WATCH | Dumas decries recent comments by Manitoba politicians:
Dumas spoke of how Indigenous people showed the first European settlers how to travel and survive in a land and climate that could be inhospitable at times.
"Where we treated your ancestors like human beings, your institutions treated us like savages," he yelled.
The comments by Pallister and Lagimodiere suggest nothing is changing, Dumas said.
"I'm tired of talking to Pallister. I give him every opportunity to have meaningful dialogue. We bring forward meaningful solutions to work together, hand in hand, to move forward. But he'd rather talk at me."
During a Canada Day rally in Winnipeg, following the discovery of unmarked graves at former residential schools in Canada, statues of Queen Victoria and Queen Elizabeth were pulled down on the grounds of the Manitoba Legislature.
Pallister denounced the actions and made comments that suggested the colonization of Canada was done with good intentions.
The people who came to Canada "didn't come here to destroy anything. They came here to build. They came to build better," he said, adding the statues would be repaired and set back up, though the locations might change.
In a news release, the STFSN said the premier's comments are "racist political propaganda distorting and romanticizing colonialism."
"If Pallister wants to rebuild that statue so quickly, a statue that some of my non-First Nations friends in Manitoba didn't even know the significance of, then he may as well be building them on those graves," Dumas said.
Remarks prompted minister to step down
Pallister's remarks provoked the resignation of his own Indigenous and northern relations minister, Eileen Clarke, who stepped down from her cabinet position two days later.
In doing so, Clarke said many Manitobans are disappointed with their representatives, and added that she and other cabinet ministers had not been listened to.
She was replaced by Lagimodiere, who, within 10 minutes of his appointment on July 15, told reporters the people who ran Indian residential schools believed "they were doing the right thing."

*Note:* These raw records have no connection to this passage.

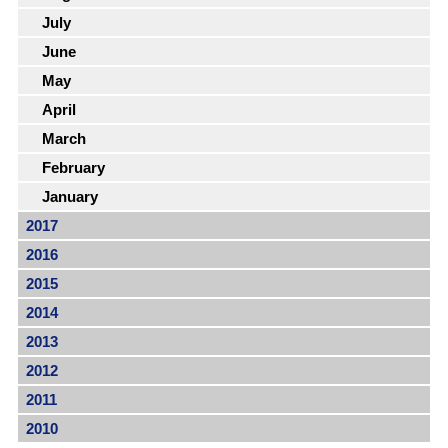
July
June
May
April
March
February
January
2017
2016
2015
2014
2013
2012
2011
2010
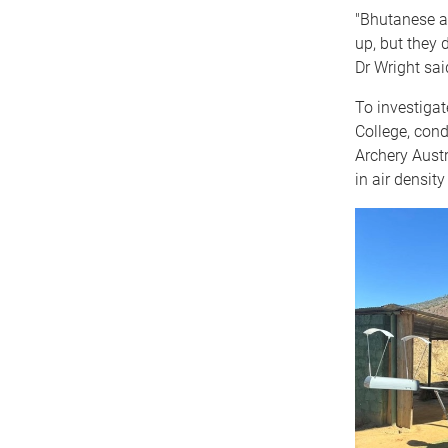
"Bhutanese ar
up, but they 
Dr Wright sai
To investiga
College, con
Archery Austr
in air densit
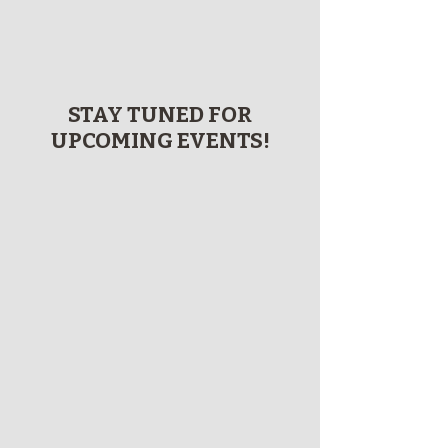
STAY TUNED FOR
UPCOMING EVENTS!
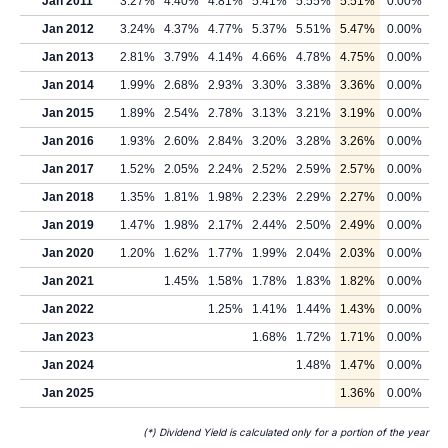
Jan 2011
3.27%
4.40%
4.81%
5.41%
5.55%
5.51%
0.00%
Jan 2012
3.24%
4.37%
4.77%
5.37%
5.51%
5.47%
0.00%
Jan 2013
2.81%
3.79%
4.14%
4.66%
4.78%
4.75%
0.00%
Jan 2014
1.99%
2.68%
2.93%
3.30%
3.38%
3.36%
0.00%
Jan 2015
1.89%
2.54%
2.78%
3.13%
3.21%
3.19%
0.00%
Jan 2016
1.93%
2.60%
2.84%
3.20%
3.28%
3.26%
0.00%
Jan 2017
1.52%
2.05%
2.24%
2.52%
2.59%
2.57%
0.00%
Jan 2018
1.35%
1.81%
1.98%
2.23%
2.29%
2.27%
0.00%
Jan 2019
1.47%
1.98%
2.17%
2.44%
2.50%
2.49%
0.00%
Jan 2020
1.20%
1.62%
1.77%
1.99%
2.04%
2.03%
0.00%
Jan 2021
1.45%
1.58%
1.78%
1.83%
1.82%
0.00%
Jan 2022
1.25%
1.41%
1.44%
1.43%
0.00%
Jan 2023
1.68%
1.72%
1.71%
0.00%
Jan 2024
1.48%
1.47%
0.00%
Jan 2025
1.36%
0.00%
(*) Dividend Yield is calculated only for a portion of the year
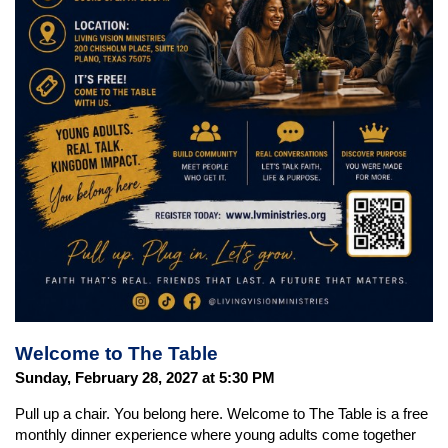
Welcome to The Table
Sunday, February 28, 2027 at 5:30 PM
Pull up a chair. You belong here. Welcome to The Table is a free
monthly dinner experience where young adults come together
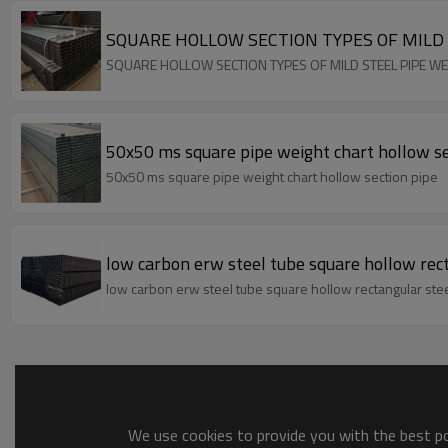
SQUARE HOLLOW SECTION TYPES OF MILD 
SQUARE HOLLOW SECTION TYPES OF MILD STEEL PIPE W
50x50 ms square pipe weight chart hollow se
50x50 ms square pipe weight chart hollow section pipe
low carbon erw steel tube square hollow rec
low carbon erw steel tube square hollow rectangular ste
We use cookies to provide you with the best pos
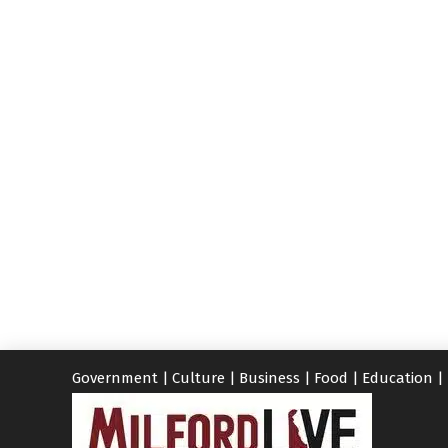
Government
|
Culture
|
Business
|
Food
|
Education
|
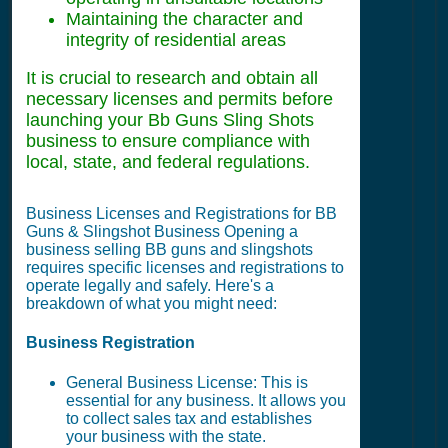
Maintaining the character and
integrity of residential areas
It is crucial to research and obtain all
necessary licenses and permits before
launching your Bb Guns Sling Shots
business to ensure compliance with
local, state, and federal regulations.
Business Licenses and Registrations for BB
Guns & Slingshot Business Opening a
business selling BB guns and slingshots
requires specific licenses and registrations to
operate legally and safely. Here's a
breakdown of what you might need:
Business Registration
General Business License: This is
essential for any business. It allows you
to collect sales tax and establishes
your business with the state.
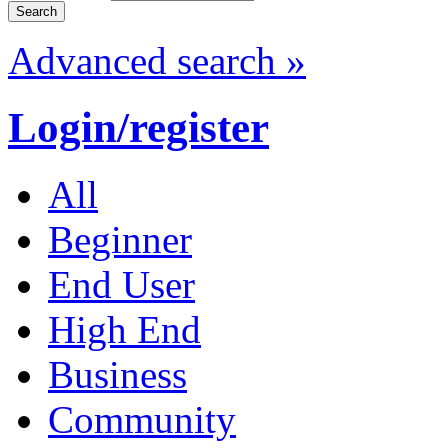
Advanced search »
Login/register
All
Beginner
End User
High End
Business
Community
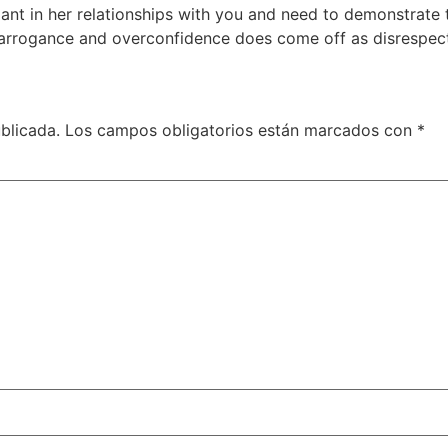
eliant in her relationships with you and need to demonstrate 
, arrogance and overconfidence does come off as disrespect
blicada.
Los campos obligatorios están marcados con
*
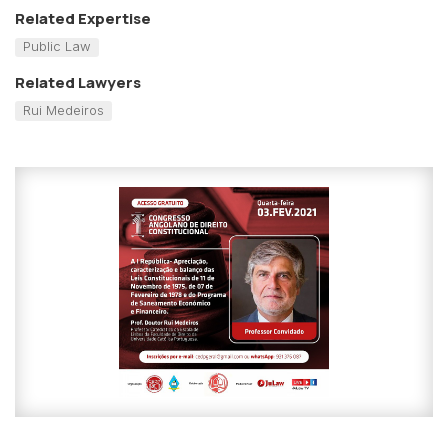
Related Expertise
Public Law
Related Lawyers
Rui Medeiros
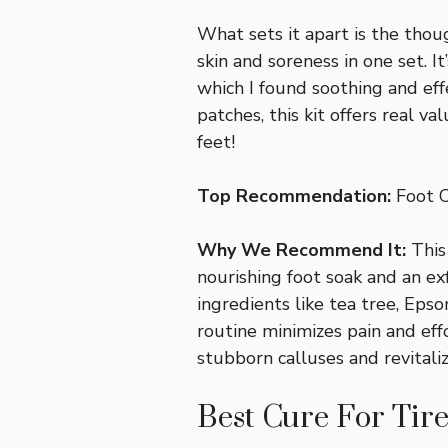
What sets it apart is the tho
skin and soreness in one set. I
which I found soothing and effe
patches, this kit offers real va
feet!
Top Recommendation:
Foot C
Why We Recommend It:
This
nourishing foot soak and an exf
ingredients like tea tree, Epso
routine minimizes pain and effor
stubborn calluses and revitaliz
Best Cure For Tire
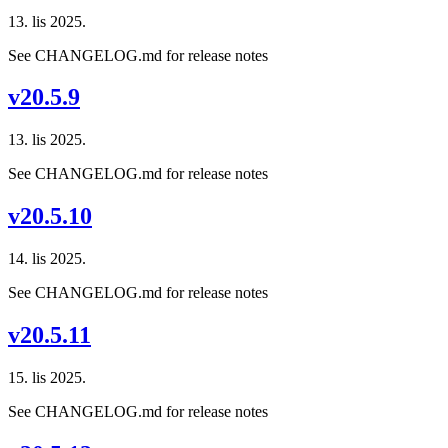
13. lis 2025.
See CHANGELOG.md for release notes
v20.5.9
13. lis 2025.
See CHANGELOG.md for release notes
v20.5.10
14. lis 2025.
See CHANGELOG.md for release notes
v20.5.11
15. lis 2025.
See CHANGELOG.md for release notes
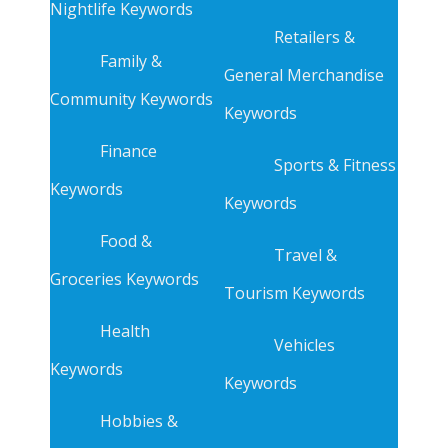
Nightlife Keywords
Retailers &
Family &
General Merchandise
Community Keywords
Keywords
Finance
Sports & Fitness
Keywords
Keywords
Food &
Travel &
Groceries Keywords
Tourism Keywords
Health
Vehicles
Keywords
Keywords
Hobbies &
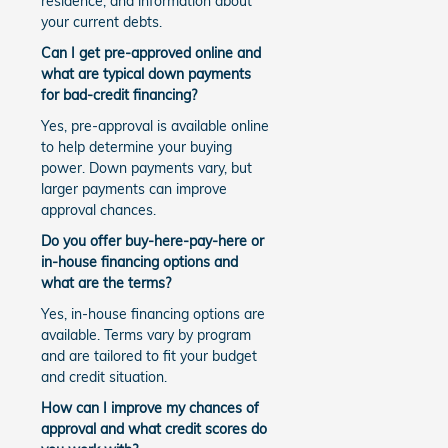
residence, and information about
your current debts.
Can I get pre-approved online and
what are typical down payments
for bad-credit financing?
Yes, pre-approval is available online
to help determine your buying
power. Down payments vary, but
larger payments can improve
approval chances.
Do you offer buy-here-pay-here or
in-house financing options and
what are the terms?
Yes, in-house financing options are
available. Terms vary by program
and are tailored to fit your budget
and credit situation.
How can I improve my chances of
approval and what credit scores do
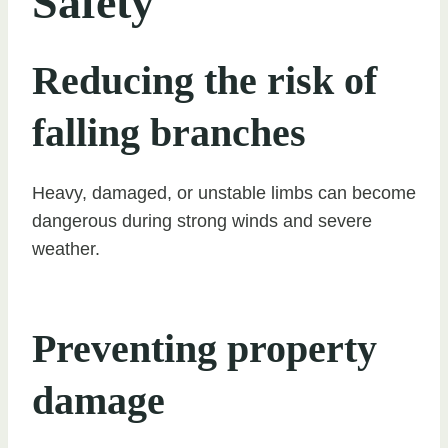
Safety
Reducing the risk of
falling branches
Heavy, damaged, or unstable limbs can become
dangerous during strong winds and severe
weather.
Preventing property
damage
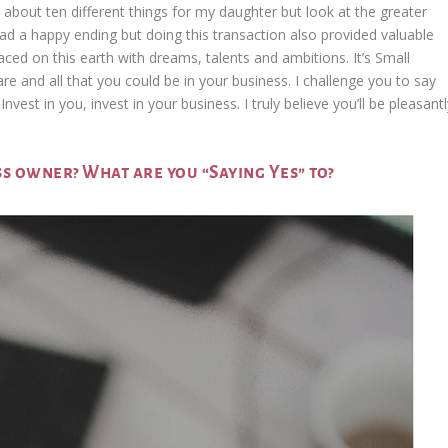
 about ten different things for my daughter but look at the greater
ad a happy ending but doing this transaction also provided valuable
laced on this earth with dreams, talents and ambitions. It’s Small
 and all that you could be in your business. I challenge you to say
vest in you, invest in your business. I truly believe you’ll be pleasant
ss owner? What are you “Saying Yes” to?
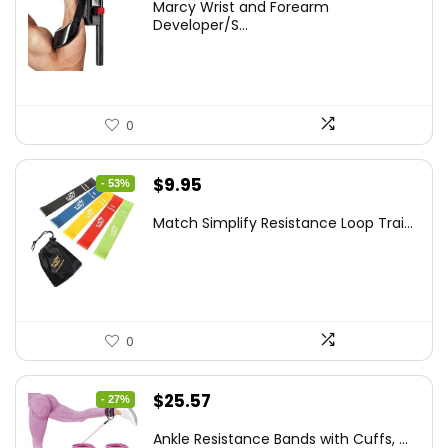
Marcy Wrist and Forearm
was:
is:
Developer/S...
$35.67.
$21.49.
0
Original
Current
$
9.95
- 53%
price
price
Match Simplify Resistance Loop Trai...
was:
is:
$20.95.
$9.95.
0
Original
Current
$
25.57
- 27%
price
price
Ankle Resistance Bands with Cuffs, ...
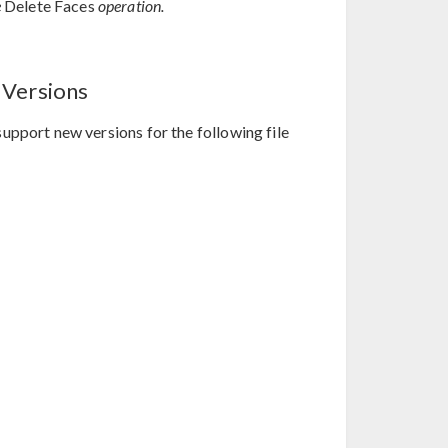
e
Delete Faces
operation.
 Versions
upport new versions for the following file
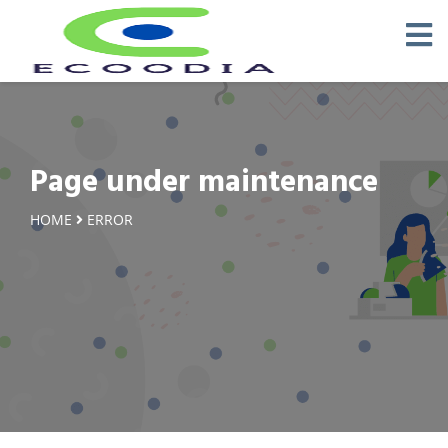
Page under maintenance
HOME
ERROR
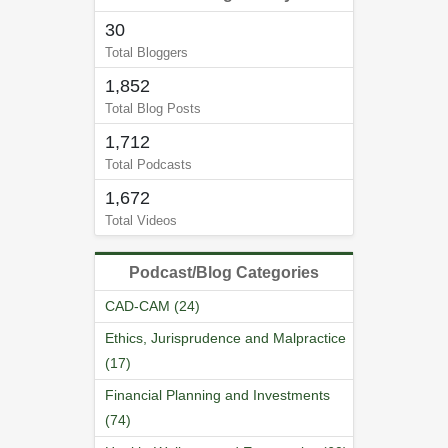
30
Total Bloggers
1,852
Total Blog Posts
1,712
Total Podcasts
1,672
Total Videos
Podcast/Blog Categories
CAD-CAM (24)
Ethics, Jurisprudence and Malpractice
(17)
Financial Planning and Investments
(74)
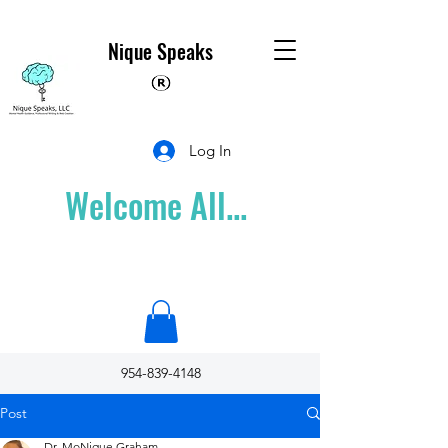
Nique Speaks
Log In
Welcome All...
954-839-4148
Post
Dr. MoNique Graham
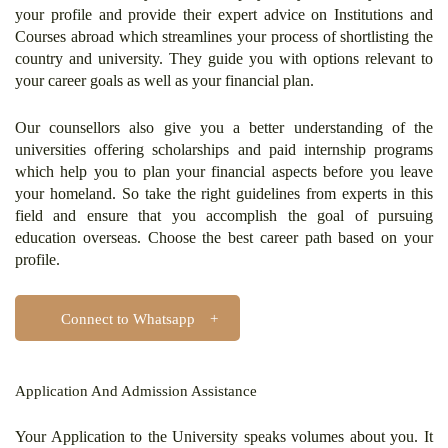
your profile and provide their expert advice on Institutions and
Courses abroad which streamlines your process of shortlisting the
country and university. They guide you with options relevant to
your career goals as well as your financial plan.
Our counsellors also give you a better understanding of the
universities offering scholarships and paid internship programs
which help you to plan your financial aspects before you leave
your homeland. So take the right guidelines from experts in this
field and ensure that you accomplish the goal of pursuing
education overseas. Choose the best career path based on your
profile.
Connect to Whatsapp
Application And Admission Assistance
Your Application to the University speaks volumes about you. It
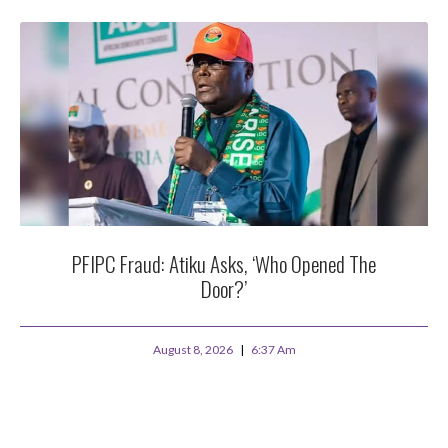
PFIPC Fraud: Atiku Asks, ‘Who Opened The
Door?’
August 8, 2026
6:37 Am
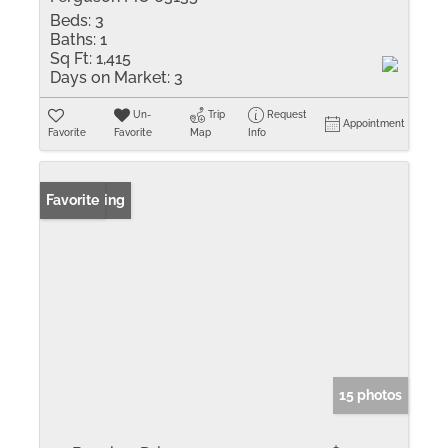
Beds:
3
Baths:
1
Sq Ft:
1,415
Days on Market:
3
Un-
Trip
Request
Appointment
Favorite
Favorite
Map
Info
New Listing
Favorite
15 photos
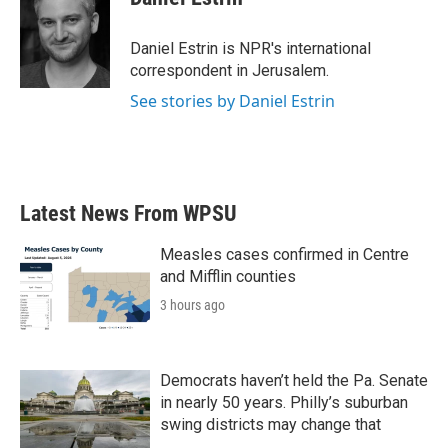
b
t
e
l
o
e
d
o
r
I
Daniel Estrin is NPR's international
k
n
correspondent in Jerusalem.
See stories by Daniel Estrin
Latest News From WPSU
Measles cases confirmed in Centre
and Mifflin counties
3 hours ago
Democrats haven’t held the Pa. Senate
in nearly 50 years. Philly’s suburban
swing districts may change that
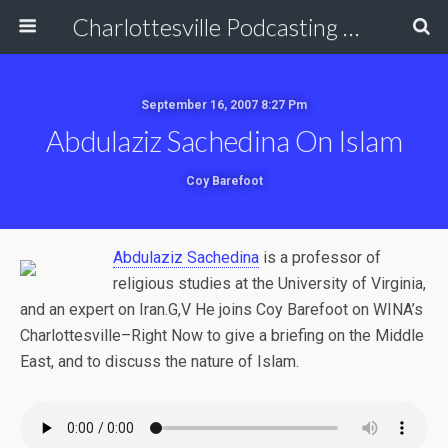
Charlottesville Podcasting Network
September 16, 2007 8:27 Pm
Abdulaziz Sachedina On Islam
Coy Barefoot
Abdulaziz Sachedina
is a professor of
religious studies at the University of Virginia,
and an expert on Iran.G,V He joins Coy Barefoot on WINA’s
Charlottesville–Right Now to give a briefing on the Middle
East, and to discuss the nature of Islam.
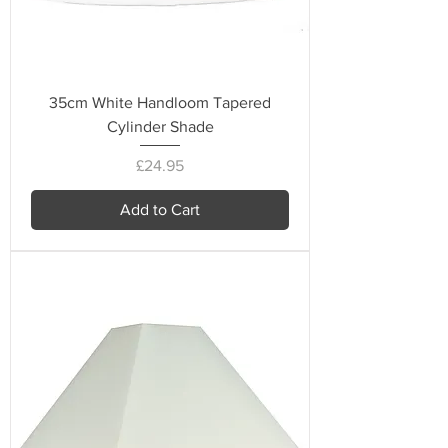
35cm White Handloom Tapered
Cylinder Shade
Price
£24.95
Add to Cart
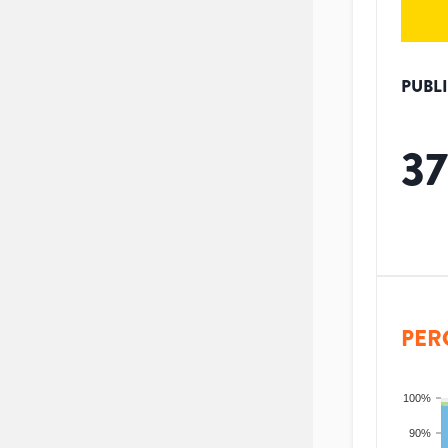
PUBL
37
PER
100%
90%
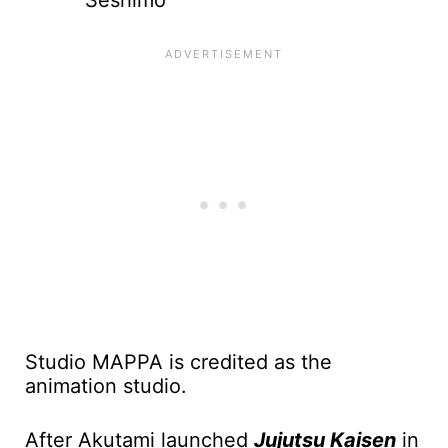
Seshimo
Studio MAPPA is credited as the
animation studio.
After Akutami launched
Jujutsu Kaisen
in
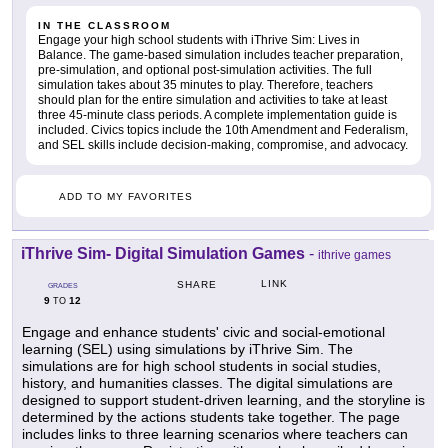
IN THE CLASSROOM
Engage your high school students with iThrive Sim: Lives in
Balance. The game-based simulation includes teacher preparation,
pre-simulation, and optional post-simulation activities. The full
simulation takes about 35 minutes to play. Therefore, teachers
should plan for the entire simulation and activities to take at least
three 45-minute class periods. A complete implementation guide is
included. Civics topics include the 10th Amendment and Federalism,
and SEL skills include decision-making, compromise, and advocacy.
ADD TO MY FAVORITES
iThrive Sim- Digital Simulation Games
-
ithrive games
LINK
SHARE
GRADES
9
12
TO
Engage and enhance students' civic and social-emotional
learning (SEL) using simulations by iThrive Sim. The
simulations are for high school students in social studies,
history, and humanities classes. The digital simulations are
designed to support student-driven learning, and the storyline is
determined by the actions students take together. The page
includes links to three learning scenarios where teachers can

"In retrospect, it's easy to judge in the past. But at the time, they really thought that they were doing the right thing," he said.
"From my knowledge of it, the residential school system was designed to take Indigenous children and give them the skills and abilities they would need to fit into society as it moved forward."
WATCH | Alan Lagimodiere called out for remarks on residential schools:
Lagimodiere has since apologized, saying his words were wrong, but the fallout has continued.
Two Indigenous men, Jamie Wilson and Darrell Brown, quit their positions on Manitoba economic development boards shortly after Lagimodiere's comments. Wilson had previously served as a deputy minister in two departments under the Progressive Conservative government and was the treaty commissioner for Manitoba.
"There is no way to sugarcoat the intent and effect of the residential school [system]. It was purposefully designed and carried out to impose forcible, punitive assimilation on every First Nation child they could lay hands on," said AMC regional chief Cindy Woodhouse.
"The Indian residential school system was all about denigrating First Nations cultures, First Nations languages, values and First Nations everything. That's why there are thousands of children who disappeared without a trace. They were devalued in death as they were in life."
There is no such thing as benign colonialism, or well-intentioned colonialism and governments cannot move on from that dark past by denying the truth, she said.
Approximately 150,000 children were forced to attend residential schools in Canada from the 1870s until the mid 1990s. Many students were physically, mentally and sexually abused.
According to documents examined by the Truth and Reconciliation Commission, some students died by suicide while others died of exposure or drowned while trying to escape the schools.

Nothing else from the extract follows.